Все это приводило моих родичей в недоумение – не того они от меня ждали. Они ждали, что я буду наслаждаться английским комфортом после моей ледовитой, рабоче-спартанской России, буду всему изумляться, и всем восхищаться, и чувствовать благодарность, и выражать это словами или хотя бы лицом. И ведь все это было, и изумление, и восхищение, и даже благодарность, но холод, растерянность и немота загоняли все это вглубь, а на поверхности оставались одни муки и жуткая сопливая простуда.
Не то чтобы они совсем не понимали моих мучений. Может, даже отчасти и верили, что мучения настоящие. Но они не могли понять, не могли не осудить меня за то, что я так явственно их показываю. На собственных их лицах написано было всегда то самое несокрушимое благополучие, которое так поразило меня с самого начала. В их жизни словно никогда не случались никакие неприятности и беды. Ни смертей не бывало, ни болезней, ни иных несчастий. Не бывало даже мелких огорчений. Кто работал, у тех по работе все шло отлично. Тетя Франци и дядя Фриц – два крепеньких нежных голубка. Семейная жизнь дочери, моей двоюродной сестры, – безоблачная идиллия. Заботливый любящий муж (который вскоре ее бросил). Дети, трое – здоровые, красивые и умные ангелы. Все улыбаются довольными, сытыми, благополучными улыбками. Зубы у них белые, ровные и никогда не болят. Вообще никогда ничего не болит, чувствуют все они себя всегда прекрасно. Грустно, тоскливо им не бывает – настроение всегда ровное, жизнерадостное. И только я одна, долгожданная гостья, хожу между ними, сжимая зубы, чтоб не разреветься.

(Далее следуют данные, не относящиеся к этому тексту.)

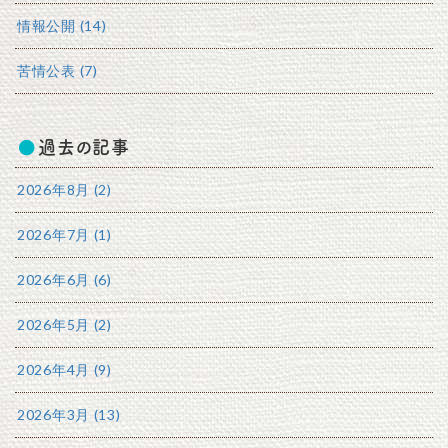
情報公開 (14)
苦情公表 (7)
過去の記事
2026年8月 (2)
2026年7月 (1)
2026年6月 (6)
2026年5月 (2)
2026年4月 (9)
2026年3月 (13)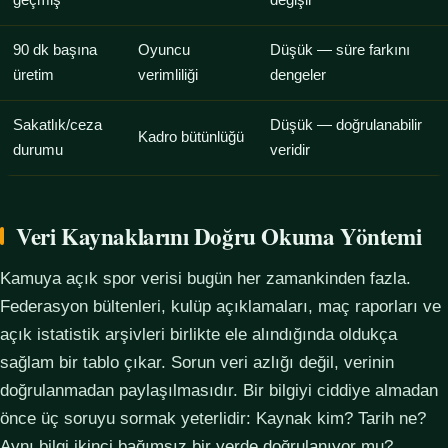
geçmiş
değişir
90 dk başına
Oyuncu
Düşük — süre farkını
üretim
verimliliği
dengeler
Sakatlık/ceza
Düşük — doğrulanabilir
Kadro bütünlüğü
durumu
veridir
Veri Kaynaklarını Doğru Okuma Yöntemi
Kamuya açık spor verisi bugün her zamankinden fazla.
Federasyon bültenleri, kulüp açıklamaları, maç raporları ve
açık istatistik arşivleri birlikte ele alındığında oldukça
sağlam bir tablo çıkar. Sorun veri azlığı değil, verinin
doğrulanmadan paylaşılmasıdır. Bir bilgiyi ciddiye almadan
önce üç soruyu sormak yeterlidir: Kaynak kim? Tarih ne?
Aynı bilgi ikinci bağımsız bir yerde doğrulanıyor mu?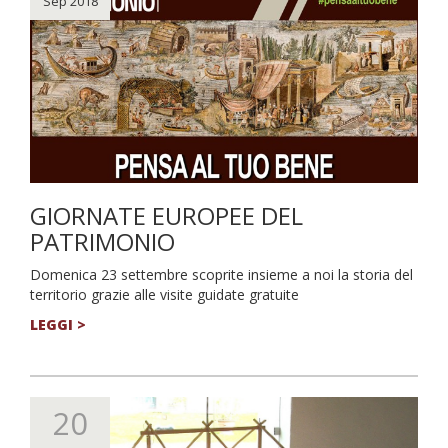
Sep 2018
GIORNATE EUROPEE DEL
PATRIMONIO
Domenica 23 settembre scoprite insieme a noi la storia del
territorio grazie alle visite guidate gratuite
LEGGI >
20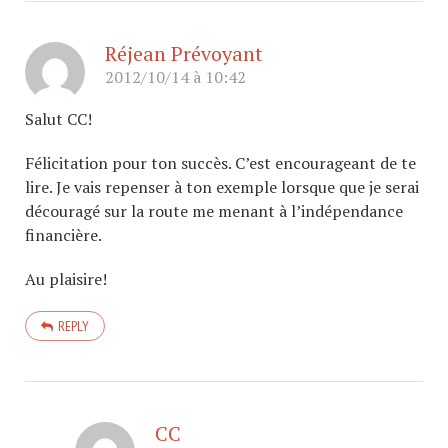
Réjean Prévoyant
2012/10/14 à 10:42
Salut CC!
Félicitation pour ton succès. C’est encourageant de te
lire. Je vais repenser à ton exemple lorsque que je serai
découragé sur la route me menant à l’indépendance
financière.
Au plaisire!
REPLY
CC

А от чего реветь? Ох, как много отчего! И холод, и язык, и – одежда. Одежда! Одежда совсем не та! Вот это и была вторая причина, которая вместе с языком не давала мне полностью раствориться в заграничной магии. Как тут растворишься, когда выглядишь хуже всех?
По одежке, как говорится, встречают, по уму провожают. Лондон не ждал меня и не встречал. Ему не было никакого дела ни до одежки моей, ни до ума. Тем более, умом своим, какой ни есть, я тоже блеснуть была не в состоянии. Но мне-то было дело! Подумать только, приехать раз в жизни в заграницу и быть хуже всех! Дома мне говорил председатель нашего группкома: «Мы на тебя полагаемся, не ударь в грязь лицом, покажись там с лучшей стороны, пусть знают, откуда ты приехала!»
Ха, с лучшей стороны! Встречают-то по одежке! Сразу видно, откуда я приехала. Но скажу честно, то обстоятельство, что по моему убогому внешнему виду будут судить о моей великой стране, волновало меня меньше всего. Куда важнее было, как будут судить обо мне. А англичан как раз привлекали и занимали именно мой убогий вид и мои незападные, то есть нецивилизованные, повадки. Проще сказать, любопытство вызывали. Любопытство, хорошо скрытую иронию или еще хуже – унизительное сочувствие.